Another liberal Catholic and former priest, the late Peter Hebblethwaite, called him "the big, bad wolf of the new Inquisition ... For some, the thought [of his becoming pope] is just too terrible to contemplate. To have him as pope would be inconceivably divisive, runs the common wisdom."

It is not just people who do not believe in Roman Catholicism who attract the new pope's ire. Four years ago, he wrote that rock music was "the expression of elemental passions which, in the big musical festivals, have taken on a cultural character, that is to say, [the character] of a counter-cult, opposed to Christian worship".

Only this week, he declared that "having a clear faith based on the creed of the church is often labelled today as fundamentalism. Relativism, which is letting oneself be tossed and swept along by every wind of teaching, looks like the only attitude acceptable to today's standards."

Small wonder that the 78-year-old German has won nicknames such as God's Rottweiler and the Panzer Cardinal. Even Corriere della Sera, the voice of the Italian moderate right, which is normally deeply respectful of the church hierarchy, recently labelled him "Cardinal No".

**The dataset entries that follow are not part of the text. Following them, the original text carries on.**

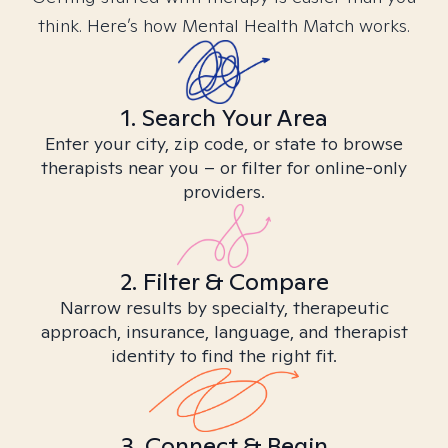
think. Here’s how Mental Health Match works.
1. Search Your Area
Enter your city, zip code, or state to browse
therapists near you – or filter for online-only
providers.
2. Filter & Compare
Narrow results by specialty, therapeutic
approach, insurance, language, and therapist
identity to find the right fit.
3. Connect & Begin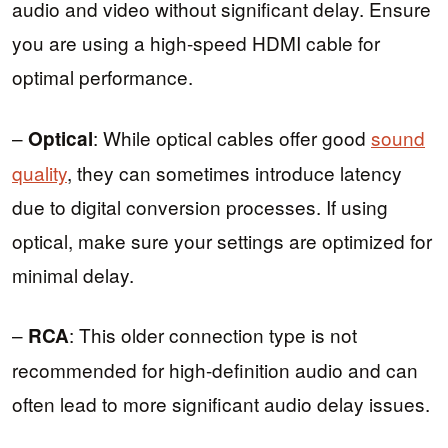
audio and video without significant delay. Ensure
you are using a high-speed HDMI cable for
optimal performance.
–
: While optical cables offer good
sound
Optical
quality
, they can sometimes introduce latency
due to digital conversion processes. If using
optical, make sure your settings are optimized for
minimal delay.
–
: This older connection type is not
RCA
recommended for high-definition audio and can
often lead to more significant audio delay issues.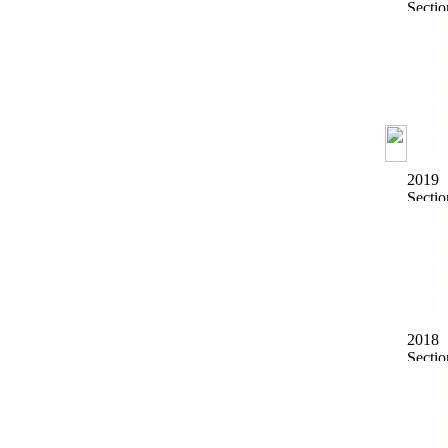
2019
2018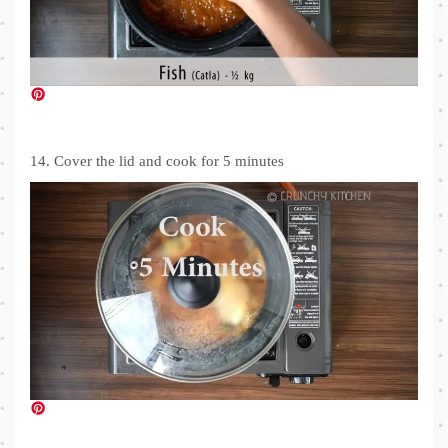
14. Cover the lid and cook for 5 minutes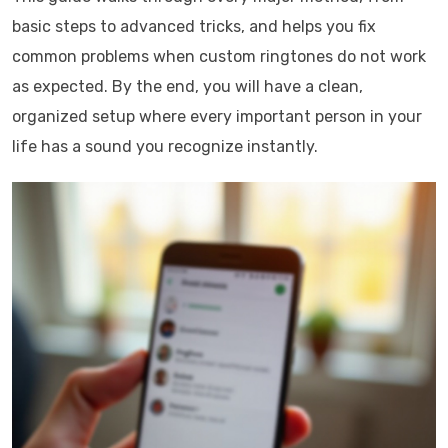
basic steps to advanced tricks, and helps you fix
common problems when custom ringtones do not work
as expected. By the end, you will have a clean,
organized setup where every important person in your
life has a sound you recognize instantly.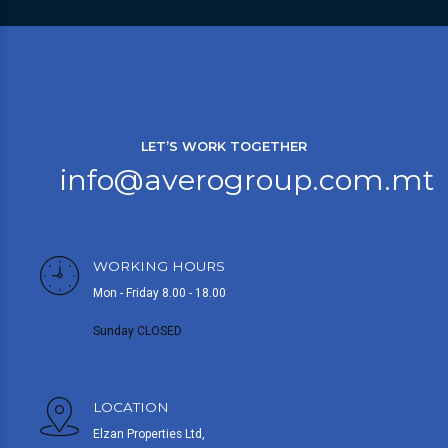
LET’S WORK TOGETHER
info@averogroup.com.mt
WORKING HOURS
Mon - Friday 8.00 - 18.00
Sunday CLOSED
LOCATION
Elzan Properties Ltd,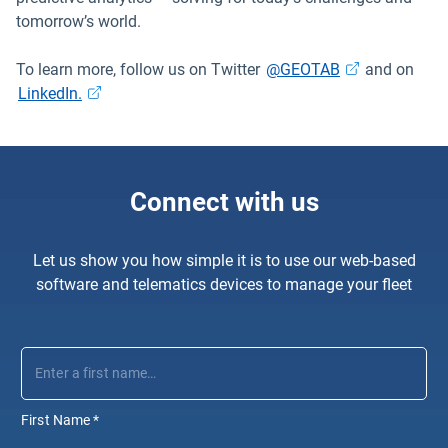
tomorrow’s world.
Open in new w
To learn more, follow us on Twitter
@GEOTAB
and on
Open in new window
LinkedIn.
Connect with us
Let us show you how simple it is to use our web-based
software and telematics devices to manage your fleet
First Name
*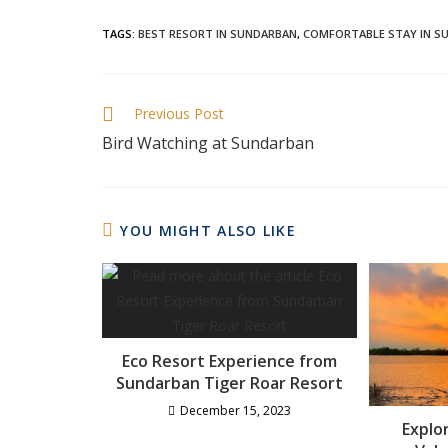
TAGS
:
BEST RESORT IN SUNDARBAN
,
COMFORTABLE STAY IN S
Previous Post
Bird Watching at Sundarban
YOU MIGHT ALSO LIKE
Eco Resort Experience from
Sundarban Tiger Roar Resort
December 15, 2023
Explo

For the past 24 years, he has headed the Vatican "ministry" responsible for defending and enforcing Catholic orthodoxy, particularly in the world's theological faculties.

Ratzinger once denied being "the Grand Inquisitor".

However, under his guidance, the Congregation for the Doctrine of the Faith has issued a stream of hardline instructions and rebukes.

The hand of the new pope has been seen in most of the more reactionary proclamations made by the Vatican in the final years of John Paul II's papacy, as his health waned.

They sometimes took away the breath of the more progressive elements in the church: from denouncing homosexuality as intrinsically evil, to suggesting that parishes should limit the use of female altar servers and choristers.